INPUT MATERIAL:
'''

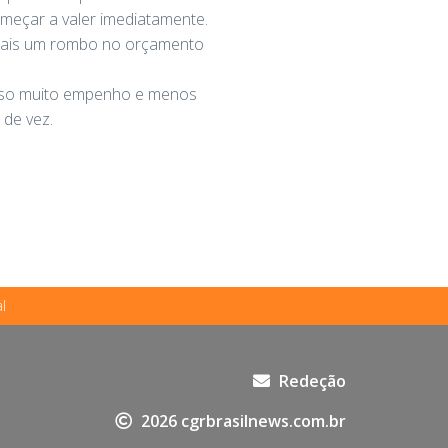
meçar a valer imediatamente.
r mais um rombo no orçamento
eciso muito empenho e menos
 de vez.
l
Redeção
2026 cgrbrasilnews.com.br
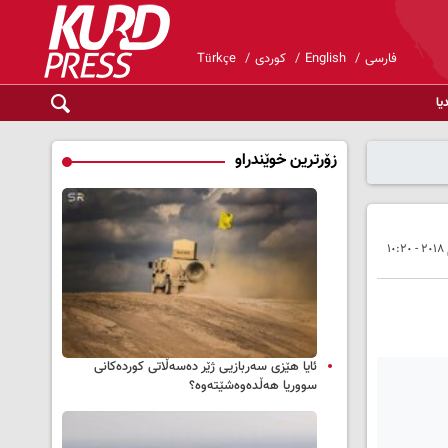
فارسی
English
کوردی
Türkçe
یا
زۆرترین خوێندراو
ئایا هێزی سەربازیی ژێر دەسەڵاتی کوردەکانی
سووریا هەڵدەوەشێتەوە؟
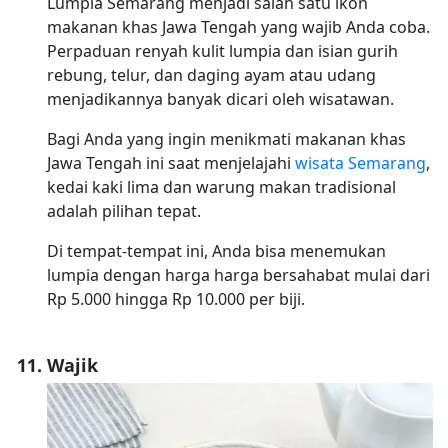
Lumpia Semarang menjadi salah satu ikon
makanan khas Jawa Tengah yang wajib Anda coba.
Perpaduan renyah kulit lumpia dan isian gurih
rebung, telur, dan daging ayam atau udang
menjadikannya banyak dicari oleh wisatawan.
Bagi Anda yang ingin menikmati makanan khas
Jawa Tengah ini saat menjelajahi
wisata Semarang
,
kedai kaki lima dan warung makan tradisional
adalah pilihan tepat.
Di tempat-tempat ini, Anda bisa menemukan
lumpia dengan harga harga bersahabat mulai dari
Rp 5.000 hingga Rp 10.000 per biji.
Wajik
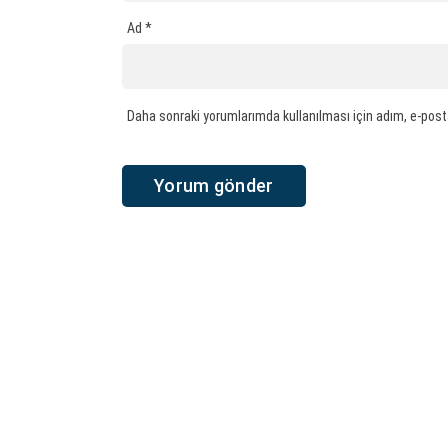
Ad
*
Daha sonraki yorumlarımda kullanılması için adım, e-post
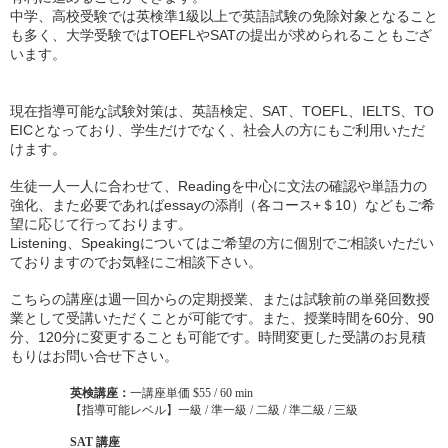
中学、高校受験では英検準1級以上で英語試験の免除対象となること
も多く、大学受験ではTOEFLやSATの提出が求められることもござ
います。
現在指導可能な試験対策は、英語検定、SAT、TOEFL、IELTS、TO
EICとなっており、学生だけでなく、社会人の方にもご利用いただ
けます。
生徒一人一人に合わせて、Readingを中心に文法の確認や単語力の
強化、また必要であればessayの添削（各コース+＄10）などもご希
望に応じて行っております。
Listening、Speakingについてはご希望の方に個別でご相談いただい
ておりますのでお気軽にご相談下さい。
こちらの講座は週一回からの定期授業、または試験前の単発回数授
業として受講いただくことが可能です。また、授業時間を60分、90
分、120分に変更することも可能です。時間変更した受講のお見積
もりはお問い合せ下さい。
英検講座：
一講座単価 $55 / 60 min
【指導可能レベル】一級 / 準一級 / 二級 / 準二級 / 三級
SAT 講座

'''

Each record above is to be restated exactly, with its pictures removed from the copy.

TASK RESPONSE:
meçar a valer imediatamente.
r mais um rombo no orçamento
eciso muito empenho e menos
 de vez.
l
Redeção
2026 cgrbrasilnews.com.br
فارسی
English
کوردی
Türkçe
یا
زۆرترین خوێندراو
ئایا هێزی سەربازیی ژێر دەسەڵاتی کوردەکانی
سووریا هەڵدەوەشێتەوە؟
Lumpia Semarang menjadi salah satu ikon
makanan khas Jawa Tengah yang wajib Anda coba.
Perpaduan renyah kulit lumpia dan isian gurih
rebung, telur, dan daging ayam atau udang
menjadikannya banyak dicari oleh wisatawan.
Bagi Anda yang ingin menikmati makanan khas
Jawa Tengah ini saat menjelajahi
wisata Semarang
,
kedai kaki lima dan warung makan tradisional
adalah pilihan tepat.
Di tempat-tempat ini, Anda bisa menemukan
lumpia dengan harga harga bersahabat mulai dari
Rp 5.000 hingga Rp 10.000 per biji.
Wajik
Ad
*
Daha sonraki yorumlarımda kullanılması için adım, e-post
中学、高校受験では英検準1級以上で英語試験の免除対象となること
も多く、大学受験ではTOEFLやSATの提出が求められることもござ
います。
現在指導可能な試験対策は、英語検定、SAT、TOEFL、IELTS、TO
EICとなっており、学生だけでなく、社会人の方にもご利用いただ
けます。
生徒一人一人に合わせて、Readingを中心に文法の確認や単語力の
強化、また必要であればessayの添削（各コース+＄10）などもご希
望に応じて行っております。
Listening、Speakingについてはご希望の方に個別でご相談いただい
ておりますのでお気軽にご相談下さい。
こちらの講座は週一回からの定期授業、または試験前の単発回数授
業として受講いただくことが可能です。また、授業時間を60分、90
分、120分に変更することも可能です。時間変更した受講のお見積
もりはお問い合せ下さい。
英検講座：
一講座単価 $55 / 60 min
【指導可能レベル】一級 / 準一級 / 二級 / 準二級 / 三級
SAT 講座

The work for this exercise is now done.